DT read-out electronics is designed to perform time digitization of the signals generated by charged particle tracks and further data merging to achieve a read-out of the full detector at a Level-1 trigger rate of 100 kHz.
The purpose of the DT trigger system is to provide muon identification and precise momentum measurement, as well as bunch crossing identification. It provides an independent Level-1 muon trigger to the experiment, selecting the four best muon candidates on each event.
From May 2008 DT has participated in several long periods of data-taking with the 100% of the detector operational, such as CRUZET (Cosmics Run at Zero Tesla) and CRAFT (Cosmic Run At Four Tesla). Participation in these Global Runs has proven the DT system to be well integrated inside the CMS framework, with good reliability and stability. Operation during more than one year showed that failure rates are very low.
About 320 and 370 million events of cosmic muons were collected at CRUZET and CRAFT respectively and no significant effect on the performance of the electronics was observed due to the magnetic field.
Continuos operation over more than 3 weeks showed good stability of the power distribution systems, low voltage and high voltage, as well as of the reliability of the trigger and read-out links.

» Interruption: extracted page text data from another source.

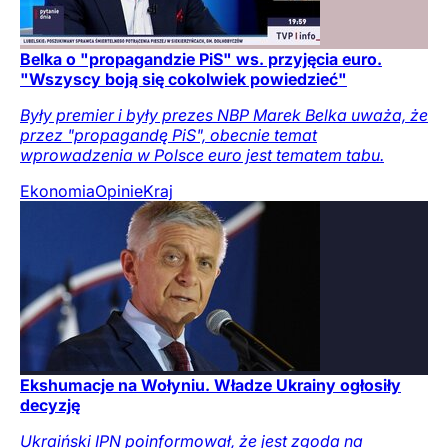
Belka o "propagandzie PiS" ws. przyjęcia euro.
"Wszyscy boją się cokolwiek powiedzieć"
Były premier i były prezes NBP Marek Belka uważa, że
przez "propagandę PiS", obecnie temat
wprowadzenia w Polsce euro jest tematem tabu.
Ekonomia
Opinie
Kraj
Ekshumacje na Wołyniu. Władze Ukrainy ogłosiły
decyzję
Ukraiński IPN poinformował, że jest zgoda na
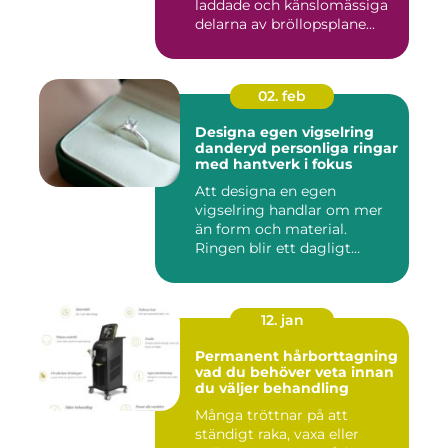
laddade och känslomässiga
delarna av bröllopsplane...
02. feb
Designa egen vigselring
danderyd personliga ringar
med hantverk i fokus
Att designa en egen
vigselring handlar om mer
än form och material.
Ringen blir ett dagligt
smycke s...
12. jan
Permanent hårborttagning
vad du behöver veta innan
du väljer behandling
Många tröttnar på att
ständigt raka, vaxa eller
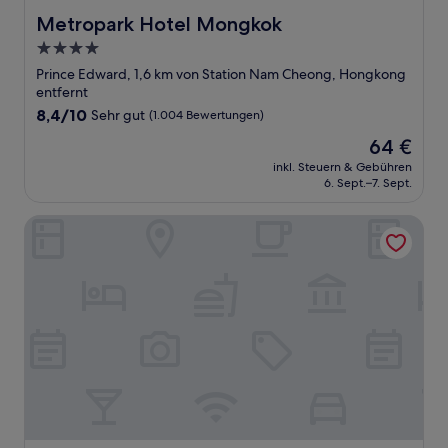
Metropark Hotel Mongkok
Metropark Hotel Mongkok
4.0-
Sterne-
Prince Edward, 1,6 km von Station Nam Cheong, Hongkong
Unterkunft
entfernt
8.4
8,4/10
Sehr gut
(1.004 Bewertungen)
von
Der
64 €
10,
Preis
Sehr
inkl. Steuern & Gebühren
beträgt
6. Sept.–7. Sept.
gut,
64 €
(1.004
Bewertungen)
iclub Mong Kok Hotel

Some issues with the cooling system are now being solved.
Furthermore, running periods at simulated high rate have shown no problems on the performance on the system when operated at full speed.
The efficiency to reconstruct high quality local track segments has been measured to be of the order of 99% in all chambers. Also, very good stability in the calibration constants has been found.
Moreover, fine tunning of the trigger system timing, which was optimized for cosmic tagging, shows a very good synchronization with the rest of the subsytems.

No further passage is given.